#### Given entries:
+++
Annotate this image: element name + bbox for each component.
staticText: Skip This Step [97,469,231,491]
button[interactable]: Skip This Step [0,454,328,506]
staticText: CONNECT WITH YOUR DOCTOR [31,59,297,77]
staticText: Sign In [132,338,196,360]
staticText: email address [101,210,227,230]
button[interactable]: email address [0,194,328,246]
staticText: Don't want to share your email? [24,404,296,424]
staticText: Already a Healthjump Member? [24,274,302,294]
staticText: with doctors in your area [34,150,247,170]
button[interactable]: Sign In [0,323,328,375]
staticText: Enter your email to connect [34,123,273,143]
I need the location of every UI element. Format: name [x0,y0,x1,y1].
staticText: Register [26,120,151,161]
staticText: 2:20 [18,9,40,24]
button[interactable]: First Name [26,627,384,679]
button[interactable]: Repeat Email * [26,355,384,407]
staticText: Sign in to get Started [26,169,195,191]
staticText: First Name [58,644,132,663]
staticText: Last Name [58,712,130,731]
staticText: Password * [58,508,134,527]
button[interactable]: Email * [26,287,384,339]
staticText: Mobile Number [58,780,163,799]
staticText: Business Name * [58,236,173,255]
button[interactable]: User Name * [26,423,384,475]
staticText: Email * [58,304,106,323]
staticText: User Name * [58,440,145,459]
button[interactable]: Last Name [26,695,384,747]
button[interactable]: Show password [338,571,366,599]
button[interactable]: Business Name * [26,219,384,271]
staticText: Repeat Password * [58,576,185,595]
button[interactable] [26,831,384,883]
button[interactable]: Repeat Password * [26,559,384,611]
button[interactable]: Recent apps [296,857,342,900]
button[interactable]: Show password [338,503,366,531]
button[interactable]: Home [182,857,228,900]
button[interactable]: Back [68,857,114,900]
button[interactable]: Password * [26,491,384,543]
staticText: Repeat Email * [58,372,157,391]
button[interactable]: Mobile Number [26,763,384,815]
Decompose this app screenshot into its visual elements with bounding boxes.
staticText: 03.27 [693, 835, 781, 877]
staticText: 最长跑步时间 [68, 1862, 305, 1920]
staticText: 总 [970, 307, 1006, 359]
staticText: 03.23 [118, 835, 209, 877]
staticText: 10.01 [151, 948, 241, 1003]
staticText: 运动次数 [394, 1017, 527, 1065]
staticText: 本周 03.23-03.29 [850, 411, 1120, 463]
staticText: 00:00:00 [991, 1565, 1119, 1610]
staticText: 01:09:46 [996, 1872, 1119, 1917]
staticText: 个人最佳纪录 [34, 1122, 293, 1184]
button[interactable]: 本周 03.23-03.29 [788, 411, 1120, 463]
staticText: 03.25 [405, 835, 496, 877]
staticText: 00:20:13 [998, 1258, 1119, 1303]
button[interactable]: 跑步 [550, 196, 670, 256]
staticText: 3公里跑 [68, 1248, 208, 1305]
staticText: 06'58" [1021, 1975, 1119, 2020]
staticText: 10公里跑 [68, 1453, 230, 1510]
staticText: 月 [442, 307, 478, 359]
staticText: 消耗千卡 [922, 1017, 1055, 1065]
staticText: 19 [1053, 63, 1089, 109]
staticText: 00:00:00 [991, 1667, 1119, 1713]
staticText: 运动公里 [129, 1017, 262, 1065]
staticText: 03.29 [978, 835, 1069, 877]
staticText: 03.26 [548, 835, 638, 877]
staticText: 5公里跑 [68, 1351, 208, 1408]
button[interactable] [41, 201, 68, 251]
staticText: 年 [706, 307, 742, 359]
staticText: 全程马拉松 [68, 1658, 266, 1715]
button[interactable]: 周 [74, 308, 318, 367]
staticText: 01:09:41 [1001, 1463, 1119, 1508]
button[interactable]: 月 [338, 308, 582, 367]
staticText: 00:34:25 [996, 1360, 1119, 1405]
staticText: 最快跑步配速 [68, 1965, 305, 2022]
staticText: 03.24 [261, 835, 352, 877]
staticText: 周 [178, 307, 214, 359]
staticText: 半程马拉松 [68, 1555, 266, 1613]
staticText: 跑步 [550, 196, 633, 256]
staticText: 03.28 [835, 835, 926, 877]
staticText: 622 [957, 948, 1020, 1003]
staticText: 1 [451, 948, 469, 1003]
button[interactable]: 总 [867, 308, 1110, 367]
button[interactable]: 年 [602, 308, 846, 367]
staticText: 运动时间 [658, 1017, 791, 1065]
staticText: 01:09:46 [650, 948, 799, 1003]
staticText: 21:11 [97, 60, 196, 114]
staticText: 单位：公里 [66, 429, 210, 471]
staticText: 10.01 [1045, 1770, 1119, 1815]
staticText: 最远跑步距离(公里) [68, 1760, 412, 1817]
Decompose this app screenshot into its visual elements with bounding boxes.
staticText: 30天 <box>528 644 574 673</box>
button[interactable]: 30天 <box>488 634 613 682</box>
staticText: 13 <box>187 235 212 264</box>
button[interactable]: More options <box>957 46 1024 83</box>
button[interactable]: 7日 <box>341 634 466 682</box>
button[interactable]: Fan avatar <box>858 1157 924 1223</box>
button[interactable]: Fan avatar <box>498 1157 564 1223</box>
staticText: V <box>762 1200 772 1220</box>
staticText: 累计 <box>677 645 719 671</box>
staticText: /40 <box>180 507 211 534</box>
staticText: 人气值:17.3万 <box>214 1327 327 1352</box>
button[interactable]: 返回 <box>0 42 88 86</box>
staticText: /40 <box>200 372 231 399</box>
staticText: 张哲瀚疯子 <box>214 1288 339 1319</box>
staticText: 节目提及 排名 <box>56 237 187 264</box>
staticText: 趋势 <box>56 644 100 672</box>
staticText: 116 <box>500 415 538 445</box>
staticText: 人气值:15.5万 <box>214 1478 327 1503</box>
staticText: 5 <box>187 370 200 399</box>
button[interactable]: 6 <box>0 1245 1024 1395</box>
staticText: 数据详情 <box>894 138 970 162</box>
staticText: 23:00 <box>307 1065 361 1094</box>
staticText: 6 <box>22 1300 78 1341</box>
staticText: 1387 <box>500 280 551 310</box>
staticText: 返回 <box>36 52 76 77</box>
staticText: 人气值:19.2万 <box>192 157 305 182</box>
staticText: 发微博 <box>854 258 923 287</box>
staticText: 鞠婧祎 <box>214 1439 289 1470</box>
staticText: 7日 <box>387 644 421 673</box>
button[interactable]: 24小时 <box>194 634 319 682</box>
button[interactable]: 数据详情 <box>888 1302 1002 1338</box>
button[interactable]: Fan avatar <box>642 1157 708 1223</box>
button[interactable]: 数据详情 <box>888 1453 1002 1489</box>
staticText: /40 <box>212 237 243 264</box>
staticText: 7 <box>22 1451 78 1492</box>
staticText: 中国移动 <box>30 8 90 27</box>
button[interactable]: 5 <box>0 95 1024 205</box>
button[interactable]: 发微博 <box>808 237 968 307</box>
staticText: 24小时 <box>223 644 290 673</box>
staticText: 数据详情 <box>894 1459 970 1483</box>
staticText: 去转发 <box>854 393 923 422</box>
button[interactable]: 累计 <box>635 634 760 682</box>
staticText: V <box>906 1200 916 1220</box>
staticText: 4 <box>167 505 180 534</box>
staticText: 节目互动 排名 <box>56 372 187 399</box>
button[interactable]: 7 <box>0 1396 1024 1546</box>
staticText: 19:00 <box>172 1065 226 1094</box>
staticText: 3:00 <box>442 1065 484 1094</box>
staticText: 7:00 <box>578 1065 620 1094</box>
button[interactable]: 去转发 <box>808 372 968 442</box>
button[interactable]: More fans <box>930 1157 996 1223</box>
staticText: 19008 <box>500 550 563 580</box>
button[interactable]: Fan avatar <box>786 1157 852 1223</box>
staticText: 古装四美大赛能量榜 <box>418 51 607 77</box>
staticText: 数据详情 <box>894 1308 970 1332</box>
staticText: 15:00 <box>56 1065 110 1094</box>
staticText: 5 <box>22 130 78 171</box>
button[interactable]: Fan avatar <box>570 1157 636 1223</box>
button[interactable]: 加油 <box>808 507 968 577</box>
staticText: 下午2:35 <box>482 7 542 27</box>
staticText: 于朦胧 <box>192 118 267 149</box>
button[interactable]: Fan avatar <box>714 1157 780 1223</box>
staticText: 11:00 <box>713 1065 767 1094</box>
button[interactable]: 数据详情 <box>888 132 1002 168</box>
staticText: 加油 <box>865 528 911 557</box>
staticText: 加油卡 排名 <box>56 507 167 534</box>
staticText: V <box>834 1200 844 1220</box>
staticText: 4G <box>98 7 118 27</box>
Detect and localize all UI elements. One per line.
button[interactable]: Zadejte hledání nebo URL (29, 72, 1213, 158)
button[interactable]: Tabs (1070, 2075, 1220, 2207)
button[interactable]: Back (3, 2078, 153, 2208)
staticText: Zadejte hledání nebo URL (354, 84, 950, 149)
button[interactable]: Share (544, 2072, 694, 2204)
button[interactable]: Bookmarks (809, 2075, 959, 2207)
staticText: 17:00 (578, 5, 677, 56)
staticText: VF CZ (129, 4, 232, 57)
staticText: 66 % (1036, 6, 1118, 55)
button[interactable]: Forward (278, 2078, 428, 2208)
+++
#### Assignment:
Start at the line containing "Detect and localize" and return each line up to and including the last line of the material.

#### The answer:
Detect and localize all UI elements. One per line.
button[interactable]: Zadejte hledání nebo URL (29, 72, 1213, 158)
button[interactable]: Tabs (1070, 2075, 1220, 2207)
button[interactable]: Back (3, 2078, 153, 2208)
staticText: Zadejte hledání nebo URL (354, 84, 950, 149)
button[interactable]: Share (544, 2072, 694, 2204)
button[interactable]: Bookmarks (809, 2075, 959, 2207)
staticText: 17:00 (578, 5, 677, 56)
staticText: VF CZ (129, 4, 232, 57)
staticText: 66 % (1036, 6, 1118, 55)
button[interactable]: Forward (278, 2078, 428, 2208)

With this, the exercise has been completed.